Recent reading: "Laguna Heat" by T. Jefferson Parker


Laguna Heat by T. Jefferson Parker

Laguna Heat was the debut novel of now three-time Edgar Award winner Parker. As dumb as it may sound, I downloaded it on Kindle after going to a play in Laguna Beach and driving up the coast through Laguna, Corona del Mar, and Newport Beach on the way home. Gorgeous drive. Plus, I've seen Parker a few times at the L.A. Times Festival of Books so I was overdue to check out his novels.

Laguna Beach native and homicide detective Tom Shephard is back on his home turf after a stint with LAPD that ended badly. He's faced with the burned corpse of a longtime resident that leads to secrets and crimes tracing back decades in the beach community and threatens to implicate a lot of prominent locals including Shephard's father, a former Laguna cop turned mega-church pastor. And that's after it's already become personal when Shephard's apartment is ransacked by someone who doesn't want him on the trail of the killer.

The plot is a bit complicated but Parker keeps it moving smoothly and I never felt bogged down by it. Terrific book and I'm looking forward to reading more of Parker's novels.
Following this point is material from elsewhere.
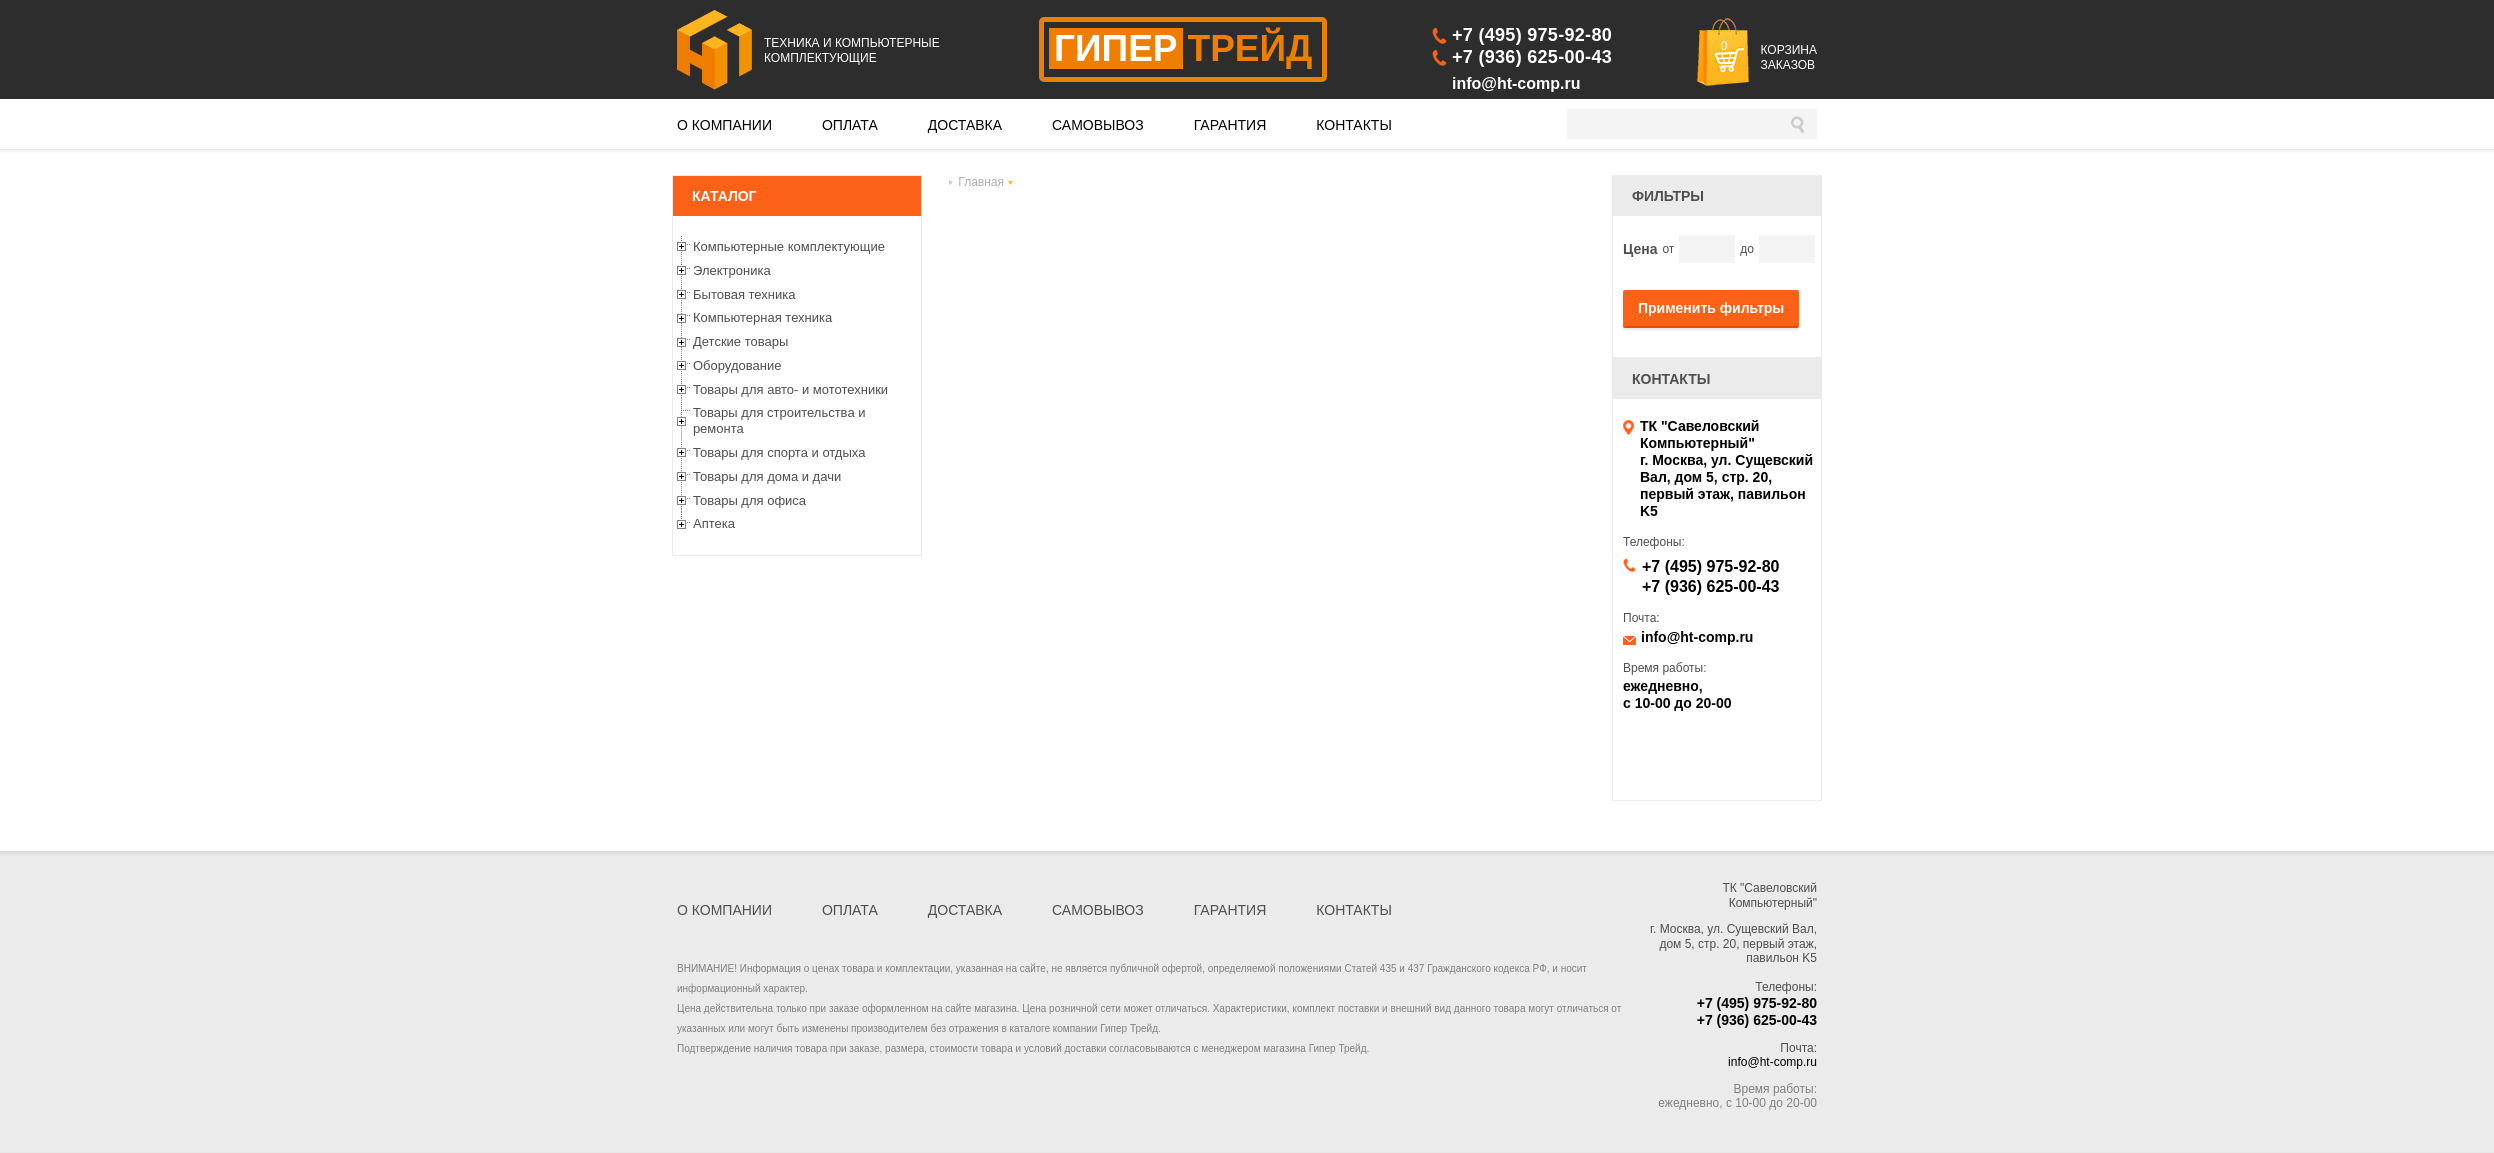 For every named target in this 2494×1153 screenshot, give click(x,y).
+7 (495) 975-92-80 (1532, 35)
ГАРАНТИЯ (1230, 125)
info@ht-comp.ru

Later that night, as he studied the face of Azul Mercante in the pale light of his living room, Shephard could feel something foreign inside himself, a barely recognizable emotion, like an unwatered seed only now beginning to grow. He considered Mercante's haughty smile, the way he had forced himself into Shelphard's own home and tried to drag his mother down. Images flickered through his mind. Looking at the sketch, Shephard saw in the man everything he had learned to despise: arrogance, violence, recklessness, and a belief - most difficult of all for Shephard to understand - that everything is legitimized by one's own passion. He recognized the crude emotion growing inside him. It was rage.